Others pinpoint the supernatural element when it comes to crafting scares. One flick ranking at the top is “The Exorcist.” While it’s unlike anything ever seen in cinema history, it’s more dramatic and shocking than it is scary if you ask me. So what are my picks? Is it “Friday the 13th,” “A Nightmare on Elm Street,” “The Texas Chainsaw Massacre,” “Hellraiser,” “The Shining,” “Child’s Play,” I mean the list can go on and on. The film that till this day that still delivers the scares in my opinion is John Carpenter’s 1978 classic “Halloween.”

Yes, “Halloween” ranks high on many people’s list when it comes to fear. Just a tidbit, I was watching the classic last week in a dark room and about 20 minutes into the film I decided to turn on the lights and stop watching. Was I scared, slightly, but at the same time I just wanted to ensure I didn’t have any nightmares for the night.

The premise is quite simple; a masked killer stalks a babysitter and her friends on Halloween night. This is a formula that was beaten to death by a series of horror flicks in the 1980s that gave rise to the horror genre. What is worse is the fact that those movies had no element of originality at all.

“Halloween” has a level of simplicity and character development that runs throughout the flick. We have Jamie Lee Curtis who is impeccable in her performance of heroine Laurie Strode. She senses something off in the very beginning of the movie and that dread carries on throughout the film until the climax.

We have the incredible Donald Pleasance portraying Dr. Samuel Loomis. Loomis is that character who the audience knows will take a bullet to stop the menacing Michael Myers. There are so many occasions where he comes close to coming face-to-face with this evil, but is slightly a few seconds too late.

The reason “Halloween” is the scariest movie of all-time is because of two things: Michael Myers and John’ Carpenter’s creepy score. Yep, that music alone might be the best score I’ve EVER heard in cinematic history. The movie starts with that creepy tone and it carries on throughout the movie to heighten the level of suspense and dread for the audience.

The icing on the cake is our villain Michael Myers. We get a tinge of his psyche in the opening sequence where 6-year-old Michael fatally stabs his sister. He’s then locked away in a mental institution for nearly 15 years, when one rainy night he escapes and heads back home to Haddonfield.

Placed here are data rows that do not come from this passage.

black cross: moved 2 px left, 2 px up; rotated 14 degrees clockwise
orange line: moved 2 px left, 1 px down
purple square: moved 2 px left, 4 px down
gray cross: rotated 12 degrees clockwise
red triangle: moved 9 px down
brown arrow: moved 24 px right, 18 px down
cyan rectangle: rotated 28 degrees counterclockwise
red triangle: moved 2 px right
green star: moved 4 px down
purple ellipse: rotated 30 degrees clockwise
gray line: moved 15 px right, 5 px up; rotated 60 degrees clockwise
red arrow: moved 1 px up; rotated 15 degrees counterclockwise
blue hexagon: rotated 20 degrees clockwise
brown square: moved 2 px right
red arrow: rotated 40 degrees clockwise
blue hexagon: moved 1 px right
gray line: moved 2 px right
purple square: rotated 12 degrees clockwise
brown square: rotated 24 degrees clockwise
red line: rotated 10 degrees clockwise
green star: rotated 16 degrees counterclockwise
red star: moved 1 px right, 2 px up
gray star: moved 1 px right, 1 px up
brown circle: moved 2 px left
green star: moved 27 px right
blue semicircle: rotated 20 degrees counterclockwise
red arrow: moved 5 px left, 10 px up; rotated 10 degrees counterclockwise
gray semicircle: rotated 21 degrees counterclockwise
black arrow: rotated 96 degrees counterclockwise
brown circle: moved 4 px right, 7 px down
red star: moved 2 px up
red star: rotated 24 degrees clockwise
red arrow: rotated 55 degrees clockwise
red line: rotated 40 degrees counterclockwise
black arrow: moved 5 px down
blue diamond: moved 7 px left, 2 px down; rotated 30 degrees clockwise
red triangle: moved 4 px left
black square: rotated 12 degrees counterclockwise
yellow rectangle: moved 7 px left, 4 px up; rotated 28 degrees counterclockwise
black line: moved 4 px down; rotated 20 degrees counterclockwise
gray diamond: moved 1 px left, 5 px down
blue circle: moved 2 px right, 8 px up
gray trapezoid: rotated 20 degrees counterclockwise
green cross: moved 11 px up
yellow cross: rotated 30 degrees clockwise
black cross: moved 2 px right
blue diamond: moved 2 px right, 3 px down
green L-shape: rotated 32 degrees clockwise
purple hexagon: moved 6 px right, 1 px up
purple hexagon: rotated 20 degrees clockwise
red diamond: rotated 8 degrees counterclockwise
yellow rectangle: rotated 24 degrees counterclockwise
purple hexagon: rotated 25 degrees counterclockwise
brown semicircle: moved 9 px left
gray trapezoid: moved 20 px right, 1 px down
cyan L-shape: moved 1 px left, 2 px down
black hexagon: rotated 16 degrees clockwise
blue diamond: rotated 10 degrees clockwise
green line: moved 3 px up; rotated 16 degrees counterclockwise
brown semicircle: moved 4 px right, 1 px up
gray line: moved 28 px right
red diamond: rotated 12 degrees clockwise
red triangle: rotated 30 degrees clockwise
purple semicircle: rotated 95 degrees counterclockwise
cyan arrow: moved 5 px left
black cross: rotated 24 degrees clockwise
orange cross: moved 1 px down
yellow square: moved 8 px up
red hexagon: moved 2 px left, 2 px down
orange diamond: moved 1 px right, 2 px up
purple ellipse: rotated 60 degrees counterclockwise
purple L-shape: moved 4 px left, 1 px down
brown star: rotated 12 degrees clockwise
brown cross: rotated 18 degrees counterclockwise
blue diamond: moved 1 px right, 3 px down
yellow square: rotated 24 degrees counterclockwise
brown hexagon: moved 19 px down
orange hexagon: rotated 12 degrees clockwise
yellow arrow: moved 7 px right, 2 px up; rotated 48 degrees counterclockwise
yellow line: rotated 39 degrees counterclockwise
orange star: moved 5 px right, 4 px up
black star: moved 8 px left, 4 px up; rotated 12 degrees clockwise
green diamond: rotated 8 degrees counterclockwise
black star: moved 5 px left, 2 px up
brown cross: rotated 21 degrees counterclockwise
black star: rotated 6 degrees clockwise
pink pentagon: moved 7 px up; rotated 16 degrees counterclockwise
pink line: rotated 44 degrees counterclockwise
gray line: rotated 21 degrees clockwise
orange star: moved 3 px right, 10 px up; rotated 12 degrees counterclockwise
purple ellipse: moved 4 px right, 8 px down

Once home he begins to stalk the residents of this quiet town, and soon fixates his horror on Laurie Strode and her friends. We also have the element that the killer is no dummy he carefully stages situations to catch his prey, heck he even teases the kids in the movie to call his bluff and let the adults know about his existence.

The ending of “Halloween” is classic; the villain is shot multiple times and appears very much dead. The audience soon realizes Michael is still alive and kicking. This is a movie that ends where the villain is not banished away, something that is all too common in most flicks. All I can say is if there is one flick that you must watch to get a great scare its “Halloween.” Be certain to turn off the lights, but let’s face it how many of us can actually do that?